Consumers’ grocery shopping patterns are quickly evolving as just-in-time shopping is becoming the norm, according to “The Omnichannel Journey: Translating Big Data into a Prescription for Growth.”
Since there are more places to shop and more products to choose from than ever before, Chicago-based IRI’s Times & Trends Report takes a closer look at how retailers can find true organic growth by maximizing the value of their current shoppers in today’s fragmented marketplace.
Quick trips—those “I need it now” grocery excursions—account for two-thirds of shopping visits and one-third of grocery expenditures. And, these trips are not made at one store or even one channel. In fact, there is a major shift in how consumers are approaching grocery shopping, because they are spreading their money across more channels and formats as they shop to fulfill their needs.
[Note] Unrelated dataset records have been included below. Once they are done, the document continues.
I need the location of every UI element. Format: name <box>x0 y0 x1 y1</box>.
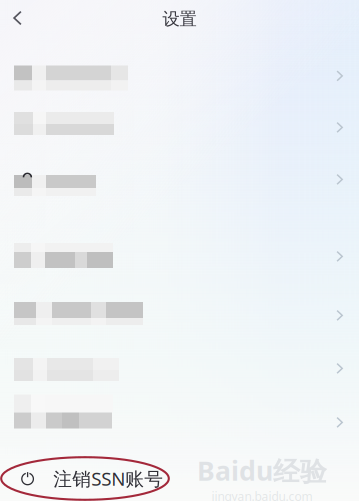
button[interactable]: 返回 <box>0 2 33 36</box>
staticText: 设置 <box>162 8 196 30</box>
button[interactable] <box>0 102 359 154</box>
button[interactable] <box>0 290 359 342</box>
button[interactable] <box>0 396 359 448</box>
button[interactable] <box>0 154 359 206</box>
staticText: jingyan.baidu.com <box>212 488 312 501</box>
staticText: 注销SSN账号 <box>53 466 163 491</box>
button[interactable]: 注销SSN账号 <box>0 456 359 501</box>
button[interactable] <box>0 50 359 102</box>
button[interactable] <box>0 230 359 282</box>
button[interactable] <box>0 342 359 394</box>
staticText: Baidu经验 <box>197 453 327 488</box>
“Retailers are grappling to not only understand consumers’ varied shopping patterns, but also capture shares of their increasingly fragmented shopping trips,” says Susan Viamari, vice president of thought leadership. “Retailers really need a clear 360-degree view of shopper spending to grow. This perspective will help them know what their key and target shoppers are looking for, so they can engage the shopper where, when and how it matters most to them. Those retailers that can personalize the shopping experience move their customers up the loyalty ladder, increasing the lifetime value of those customers and supporting growth along the way.”
Steps to success
Industry experts estimate that it costs anywhere from 5-25 times more to acquire a new customer than it does to retain an old one. With this in mind, IRI encourages retailers to follow four steps to maximize the value of each and every one of those customers and capture share: 1) Reward current customers.
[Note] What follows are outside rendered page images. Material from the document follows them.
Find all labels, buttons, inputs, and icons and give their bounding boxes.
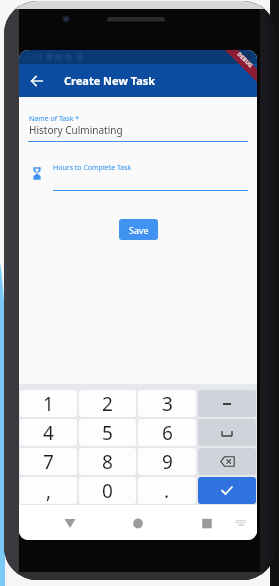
button[interactable]: 1 xyxy=(20,390,77,417)
button[interactable]: . xyxy=(138,477,196,504)
button[interactable]: 3 xyxy=(138,390,196,417)
staticText: 3 xyxy=(162,391,173,417)
staticText: 0 xyxy=(102,478,113,504)
button[interactable]: Home xyxy=(127,509,149,531)
button[interactable]: Minus xyxy=(198,390,256,417)
button[interactable]: 8 xyxy=(79,448,136,475)
button[interactable]: Enter xyxy=(198,477,256,504)
staticText: Name of Task * xyxy=(29,114,80,124)
button[interactable]: 6 xyxy=(138,419,196,446)
staticText: Hours to Complete Task xyxy=(53,163,132,173)
button[interactable]: 7 xyxy=(20,448,77,475)
button[interactable]: Space xyxy=(198,419,256,446)
staticText: Save xyxy=(129,224,149,236)
button[interactable]: 4 xyxy=(20,419,77,446)
button[interactable]: Hide keyboard xyxy=(230,509,252,531)
button[interactable]: 2 xyxy=(79,390,136,417)
staticText: 6 xyxy=(162,420,173,446)
button[interactable]: 5 xyxy=(79,419,136,446)
button[interactable]: , xyxy=(20,477,77,504)
other: Minus xyxy=(223,400,231,408)
button[interactable]: 0 xyxy=(79,477,136,504)
staticText: 1 xyxy=(43,391,54,417)
staticText: DEBUG xyxy=(236,50,255,69)
button[interactable]: Backspace xyxy=(198,448,256,475)
staticText: 9:54 xyxy=(26,52,42,63)
button[interactable]: 9 xyxy=(138,448,196,475)
other: Enter xyxy=(220,485,234,496)
staticText: , xyxy=(46,478,52,504)
staticText: 2 xyxy=(102,391,113,417)
staticText: 5 xyxy=(102,420,113,446)
staticText: 8 xyxy=(102,449,113,475)
staticText: 7 xyxy=(43,449,54,475)
button[interactable]: Back xyxy=(59,509,81,531)
staticText: Create New Task xyxy=(64,73,156,88)
button[interactable]: Save xyxy=(119,219,158,240)
button[interactable]: Recent apps xyxy=(196,509,218,531)
other: Backspace xyxy=(220,456,235,467)
staticText: . xyxy=(164,478,170,504)
staticText: 9 xyxy=(162,449,173,475)
staticText: 4 xyxy=(43,420,54,446)
button[interactable]: Back xyxy=(25,69,49,93)
staticText: History Culminating xyxy=(29,123,123,137)
other: Space xyxy=(221,429,233,437)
2) Grow current customers.
3) Activate new shoppers.
4) Reactivate customers that have lapsed.
Since attracting new customers is expensive, the key to success for retailers is to get the most out of their current customers, rather than just focusing on attracting new customers to minimize costs.
Maximizing customer loyalty begins with understanding high-value customers and assessing their level of loyalty. And, to move customers up the loyalty ladder and even acquire new customers, retailers need to shift from the standard category management perspective to a customer management perspective.
Loyalty programs are flush with information about members—from category and brand preferences to price and promotion sensitivity. This information is essential to developing programs that target and resonate with a retailer’s best customers.
Personalization begins with knowing the shopper
Personalization will be the crux of future retail success. This does not mean retailers should abandon mass-marketing programs. Rather, the future will be about supplementing mass efforts with targeted programs aimed at deepening a customer’s relationship with a retailer. Getting this right means that retailers need to know their customers inside-out, so they have the right marketing programs, the right products and assortments with the right prices and marketing messages aimed at positively influencing customer loyalty and driving activation.
Targeting these high-value and potential customers is not easy. Traditional scanner and demographic data and frequent shopper program data provide some visibility into important shopper attitudes and behaviors. However, this does not provide the all-important 360-degree view of shopping and spending habits or visibility into rest of market and national coverage.
“The path to purchase has become a maze of twists and turns, with thousands of points of interaction along the way,” adds Viamari. “Retailers need to harness the vast sea of big data around shopper attitudes and behaviors, and bring it together in integrated and real-time fashion. Only then will they understand what is moving the needle today, and predict and prepare for what tomorrow will bring, so that they can consistently serve their customers in a highly personalized and engaging fashion.”